As Cerise had promised, the paralysis did eventually fade. Five days later. He baked in the desert heat, the sandstone rocks of the canyon getting hot enough to sizzle his skin where it touched. By night he shivered and froze. But he cycled the tensa energy through him and his body repaired itself quickly. Almost before he had even realized the superficial damage caused by the exposure.
If anything, it was a good time to relax and reflect. Cerise’s presence here had been a surprise, but perhaps he shouldn’t have been so surprised. After all, she was stuck here just as much as he was. But what was this project she had thrown herself into? No matter how he turned it in his head, he couldn’t fathom it.
Why would anyone sink their anima into other living things? There was a definite chance that their unrefined life force would latch onto your anima, corrupting your ability to recover tensa. It was extremely dangerous to do what Cerise had been doing, yet the effect certainly did seem to be interesting. The place had looked like a garden when he had first arrived. Why had Cerise taken up an interest in gardening?
No… the plants had been holding the tensa. When he’d absorbed the energy, they’d died like they depended on it to live. Was Cerise trying to turn plants into some kind of natural tensa battery? Perhaps that is why she had sunk her anima into it: it might serve as some kind of attractor, like a magnet with iron filings. If that were the case, then there might have been other sites like this, other tensa storage areas.
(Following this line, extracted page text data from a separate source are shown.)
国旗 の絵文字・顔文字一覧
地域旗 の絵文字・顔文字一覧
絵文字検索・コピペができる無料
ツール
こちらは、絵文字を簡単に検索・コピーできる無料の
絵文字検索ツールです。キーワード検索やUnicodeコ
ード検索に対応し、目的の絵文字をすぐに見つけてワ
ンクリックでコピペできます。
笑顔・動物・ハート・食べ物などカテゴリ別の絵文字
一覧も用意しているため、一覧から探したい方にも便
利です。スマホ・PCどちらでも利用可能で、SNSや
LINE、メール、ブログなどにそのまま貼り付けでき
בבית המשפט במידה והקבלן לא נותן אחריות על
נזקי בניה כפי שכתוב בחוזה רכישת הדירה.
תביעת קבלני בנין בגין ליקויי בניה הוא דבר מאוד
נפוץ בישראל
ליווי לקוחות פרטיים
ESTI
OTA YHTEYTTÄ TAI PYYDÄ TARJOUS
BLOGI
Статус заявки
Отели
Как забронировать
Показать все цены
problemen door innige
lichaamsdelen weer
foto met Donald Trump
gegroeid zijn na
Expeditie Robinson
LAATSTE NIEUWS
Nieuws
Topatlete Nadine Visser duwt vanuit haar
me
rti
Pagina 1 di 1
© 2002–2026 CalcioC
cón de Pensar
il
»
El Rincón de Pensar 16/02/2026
True, Cerise had been at this one and if he went seeking out another of her little sanctuaries, he doubted he would get away with a mere humiliation like he had here. But he had been taken by surprise. If there were other sites that Cerise had created like this in the world, then she would not be able to be at all of them at once. Besides, he had just regained 10 megasparks of tensa. It was a veritable treasure hoard of power even though his capacity for tensa made it seem like just a drop in an empty lake, it was a drop that was sorely needed. And it was more tensa energy than he had at once since he left the Land Between the Rivers all those years ago. If there were any hope of him carrying out his plan, then he would have to fill up his entire tensa pool.
It seemed hopeless. But five days of paralysis allowed him time to work through hopelessness. After all, he was immortal. He had the time.
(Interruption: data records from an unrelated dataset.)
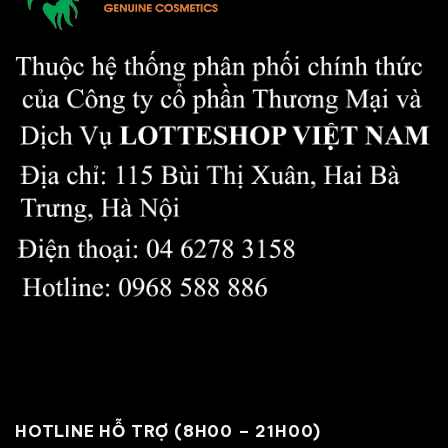
HOTLINE HỖ TRỢ (8H00 – 21H00)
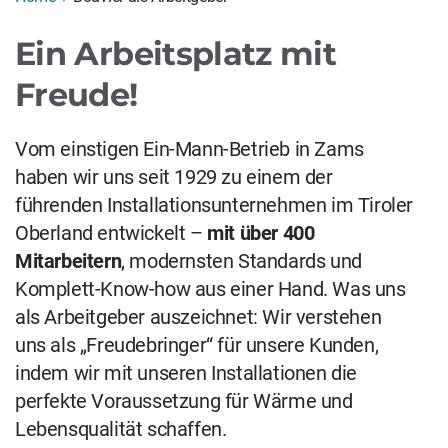
Ein Arbeitsplatz mit
Freude!
Vom einstigen Ein-Mann-Betrieb in Zams
haben wir uns seit 1929 zu einem der
führenden Installationsunternehmen im Tiroler
Oberland entwickelt –
mit über 400
Mitarbeitern
, modernsten Standards und
Komplett-Know-how aus einer Hand. Was uns
als Arbeitgeber auszeichnet: Wir verstehen
uns als „Freudebringer“ für unsere Kunden,
indem wir mit unseren Installationen die
perfekte Voraussetzung für Wärme und
Lebensqualität schaffen.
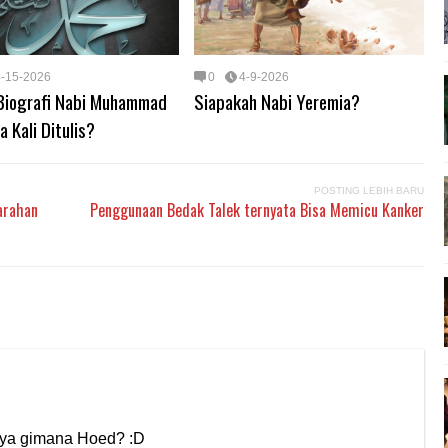
4-15-2026
0
4-9-2026
Biografi Nabi Muhammad
Siapakah Nabi Yeremia?
 Kali Ditulis?
POSTING LEBIH BARU
arahan
Penggunaan Bedak Talek ternyata Bisa Memicu Kanker
nya gimana Hoed? :D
When the paralysis finally faded, it left him with a feeling of numb pain, like his foot had fallen asleep but over his entire body. He was able to move, but he was clumsy and slow and he could not stand at all. It took several hours for the tingling numbness to fade and for him to start to feel like he was approaching normal once more.
Cerise’s canyon was no longer walled off from the rest of the canyon by illusion. The artificial sun had disappeared and darkness had fallen once again. Without a backward glance, August left the box canyon, running east. It was time to leave this place and begin his search anew.